Jim's family and Verne also went sightseeing together on occasion, and Verne took pictures. In 1939 when Verne was gravely ill with scarlet fever, Jim and Susie cared for him in their home until he was well enough to return to his own place.[6]

Verne (at left in shadows) and Uncle Jim at a waterfall in NC., c. 1938. (Dad liked to stand in treacherous places.)

Susie, Frances, and Jim at a waterfall in NC., c. 1938

Frances Troutman at Grandfather Mountain sign, c. 1938.
In February of 1969, just a few weeks before I was to be married, my dad took me to visit Uncle Jim where he lived in a nursing home in Meadowview, Virginia, one of several such places he had lived. It seems that he would get mad at someone at one nursing home, so he would move to another one. When Dad told Uncle Jim that I was to be married soon, Jim looked at me straight in the eye.
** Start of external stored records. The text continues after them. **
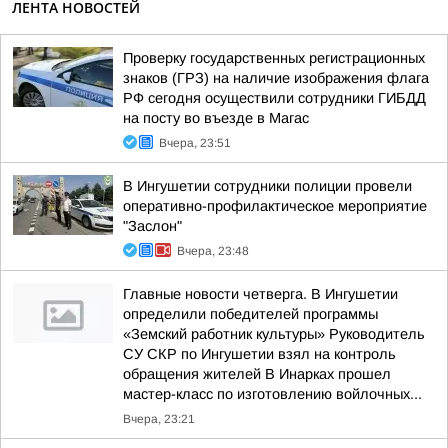
ЛЕНТА НОВОСТЕЙ
Проверку государственных регистрационных
знаков (ГРЗ) на наличие изображения флага
РФ сегодня осуществили сотрудники ГИБДД
на посту во въезде в Магас
Вчера, 23:51
В Ингушетии сотрудники полиции провели
оперативно-профилактическое мероприятие
"Заслон"
Вчера, 23:48
Главные новости четверга. В Ингушетии
определили победителей программы
«Земский работник культуры» Руководитель
СУ СКР по Ингушетии взял на контроль
обращения жителей В Инарках прошел
мастер-класс по изготовлению войлочных...
Вчера, 23:21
“Will he pull?” he said. Confused, I looked at my dad. I didn’t know what Uncle Jim meant.

“That’s a horse term. A good team of horses pulls together equally. If one won’t pull and leaves the pulling to the other one, it’s not a good match,” Dad said. My dad and I assured Uncle Jim that my husband-to-be would pull, and we were right.
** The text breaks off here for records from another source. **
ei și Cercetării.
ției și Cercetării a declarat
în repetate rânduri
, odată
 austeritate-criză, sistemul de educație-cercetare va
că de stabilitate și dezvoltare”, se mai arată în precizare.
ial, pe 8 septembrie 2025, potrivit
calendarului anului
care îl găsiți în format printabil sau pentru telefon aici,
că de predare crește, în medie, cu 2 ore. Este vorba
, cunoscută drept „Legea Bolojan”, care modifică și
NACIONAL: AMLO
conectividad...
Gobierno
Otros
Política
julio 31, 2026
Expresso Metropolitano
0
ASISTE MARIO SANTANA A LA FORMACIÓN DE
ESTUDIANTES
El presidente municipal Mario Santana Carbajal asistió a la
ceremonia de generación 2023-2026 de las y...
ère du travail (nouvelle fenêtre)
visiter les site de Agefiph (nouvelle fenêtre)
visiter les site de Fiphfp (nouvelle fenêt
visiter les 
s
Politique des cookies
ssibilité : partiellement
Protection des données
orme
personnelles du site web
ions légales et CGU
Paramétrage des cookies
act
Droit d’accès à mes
That’s the last time I saw Uncle Jim. He died 5 July 1970, just a few days before his 90th birthday. He was buried at the Rose Lawn Cemetery in Smyth County, next to his wife Susie.[7]
Tombstone of James H. and Mary Sue "Susie" Troutman, Rose Lawn Cemetery, Marion, Virginia; photo by Z. T. Noble, 13 Oct. 2012.
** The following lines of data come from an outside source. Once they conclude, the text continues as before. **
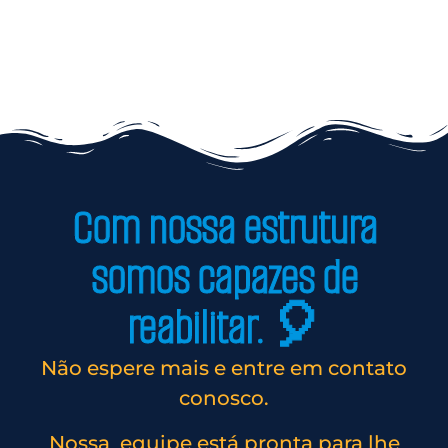
Com nossa estrutura
somos capazes de
reabilitar. 🎈
Não espere mais e entre em contato
conosco.
Nossa equipe está pronta para lhe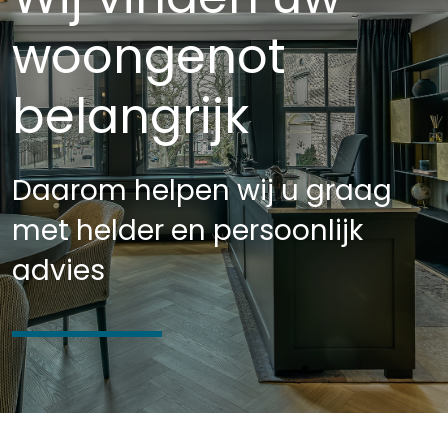
woongenot
belangrijk
Daarom helpen wij u graag
met helder en persoonlijk
advies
[1] Smyth County Virginia, Register of Marriages, Book 1, p. 122, James H. Troutman and Mary S. Olinger, 1904.
[2] Smyth County Book of Deeds, Index shows that James H. Troutman purchased property from the following names: Tyler, Patrick, Lewis, McCarty, Ryburn (3 properties), Olinger, and Tyler.
[3] 1930 U. S. census, Smyth County, Virginia, population schedule, Marion district, p. 99 (stamped), enumeration district [ED] 87-15, sheet 20-A, dwelling 295, family 299, James H. Troutman household; digital image Ancestry.com (http://www.ancestry.com : accessed 22 June 2015); NARA microfilm publication T626, roll 2461.
[4]  Troutman, J. H., Marion, Virginia, to Verne Troutman, Winside, Nebraska, letter, 17 May 1932, to congratulate Verne on his high school graduation; Assorted Letters, Memorabilia, and Other Papers from the Collection of Verne and Lois Troutman binder; privately held, Z. T. Noble [ADDRESS FOR PRIVATE USE] Anderson, Indiana.
[5] Troutman, J. H., Marion, Virginia, to Verne Troutman, Winside, Nebraska, letter, 23 September 1936, to encourage Verne to bring horses to Virginia; Assorted Letters, Memorabilia, and Other Papers from the Collection of Verne and Lois Troutman binder; privately held, Z. T. Noble [ADDRESS FOR PRIVATE USE] Anderson, Indiana.
[6]Troutman, Frances, Marion, Virginia, to Lois McIntyre, Saltville, Virginia, letter, 2 February 1939, to tell Lois about Verne’s illness and his whereabouts in James Troutman’s home; Correspondence Between Norma Lois McIntyre and Verne Clinton Troutman, 1939-1942, binder; privately held, Z. T. Noble [ADDRESS FOR PRIVATE USE] Anderson, Indiana.
[7] Find A Grave, database and images (http://www.findagrave.com : accessed 5 August 2015), photograph, memorial page for James H. Troutman (1880-1970), Find A Grave memorial no. # 98718451, citing Rose Lawn Cemetery, Marion, Smyth County, Virginia; photograph contributed by Z. T. Noble.